Fico também muito furioso quando vejo os lucros obtidos pelas maiores empresas portuguesas. A PT, a EDP, a Galp e as instituições bancárias estão a ter lucros cada vez mais astronómicos - são, como se diz nos ambientes rarefeitos da alta finança, players, ainda pequenos à escala mundial, mas já a valer alguma atenção. Lucros milionários, e fáceis - temos as chamadas telefónicas mais caras da europa, a energia mais cara, os combustíveis mais caros, e as instituições bancárias que pagam menos impostos. Enquanto a nós nos pedem sacrifícios, eles enriquecem aos milhões de cada vez.

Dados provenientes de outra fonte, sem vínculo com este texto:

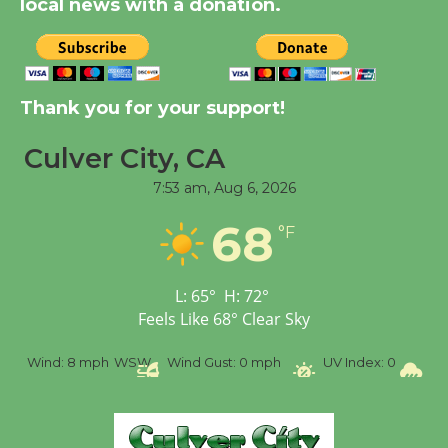
local news with a donation.
Tour de Culver City
Workshop to Launch at
Senior Center
Thank you for your support!
First Session July 18
Culver City, CA
7:53 am,
Aug 6, 2026
Black Coffee, The
Wizard's Workshop
68
°F
Open 27th Year of
Culver City Public Theater
Opening July 11
L:
65
°
H:
72
°
Feels Like
68
°
Clear Sky
%
Wind:
8 mph
WSW
Wind Gust:
0 mph
UV Index:
0
Pr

Está na hora de dizer que nada tenho contra o capitalismo. Apesar de tudo, foi o capitalismo que proporcionou a prosperidade que gerou a maior explosão de justiça social na história humana. A distribuição equitativa de riqueza é inútil se não houver riqueza para distribuir. Mas o capitalismo conseguiu aquilo em que o comunismo, por exemplo, falhou, devido a políticas sociais que aliavam a prosperidade capitalista a distribuição de riquezas (reformas e seguranças sociais) alicerçado em direitos laborais. Nestes últimos tempos, o ideário de uma globalização selvagem aliada à ganância digna dos maiores financeiros de Wall Street está a fazer um ataque cerrado a todos os ideiais de justiça social.
Dizem que a justiça social não é competitiva. Que se ganha mais com o desabar das barreiras que têm garantido alguma prosperidade e qualidade de vida a uma boa parte da humanidade. Mas quem é que realmente ganha mais com isso? Todos, ou uma élite cada vez mais enriquecida e desdenhosa da massa de humanidade em cuja exploração a sua riqueza assenta?